Why Verification Loops Are the Real Unlock for AI-Generated Code
If there is a single, overriding reason why Claude Code has reportedly achieved the significant milestone of $1 billion in annual recurring revenue so rapidly, it is undoubtedly the integration of sophisticated verification loops. Cherny’s workflow transcends the notion of AI as merely a text generator; it establishes the AI as an active, iterative tester and validator of its own work.
"Claude tests every single change I land to claude.ai/code using the Claude Chrome extension," Cherny detailed. "It opens a browser, tests the UI, and iterates until the code works and the UX feels good." This comprehensive, automated testing regime is a game-changer. The AI doesn’t just produce code; it engages in a robust cycle of writing, executing, observing, and correcting.
Cherny emphatically argues that empowering the AI with the capability to verify its own work – whether through browser automation, executing bash commands, or running comprehensive test suites – improves the quality of the final result by an astounding "2-3x." This fundamental shift means that the agent isn’t merely generating code; it is actively proving that the code functions as intended and delivers a satisfactory user experience. This self-verification capability drastically reduces the burden on human developers for quality assurance, accelerates the development cycle, and significantly increases trust in AI-generated solutions.

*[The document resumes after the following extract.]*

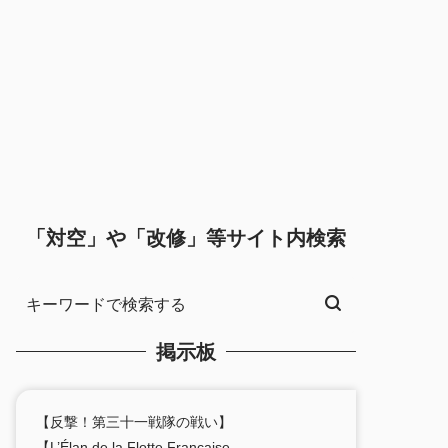
「対空」や「改修」等サイト内検索
掲示板
【反撃！第三十一戦隊の戦い】
【L’Élan de la Flotte Française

What Cherny’s Workflow Signals About the Future of Software Engineering
The overwhelming reaction to Cherny’s thread signifies a pivotal and irreversible shift in how developers perceive and approach their craft. For many years, the concept of "AI coding" primarily meant advanced autocomplete functions within a text editor – essentially, a faster way to type code. Cherny’s practical demonstration, however, profoundly redefines this understanding, showcasing AI’s potential to function as nothing less than an operating system for labor itself.
As Jeff Tang aptly summarized on X, "Read this if you’re already an engineer… and want more power." The implications are clear: the tools and methodologies to multiply human output by a factor of five or more are not a distant future vision; they are here today. These tools demand not just adoption but a fundamental recalibration of mindset.
The programmers who are willing to make this crucial mental leap first – those who stop viewing AI merely as a helpful assistant and begin treating it as a versatile, intelligent workforce – will not simply be more productive. They will, in essence, be playing an entirely different game of software development. While others remain engrossed in the traditional, manual act of typing, these pioneering developers will be orchestrating, commanding, and innovating at an accelerated pace, setting a new standard for what is achievable in software engineering. The future of coding is less about writing lines of code and more about intelligently directing autonomous agents.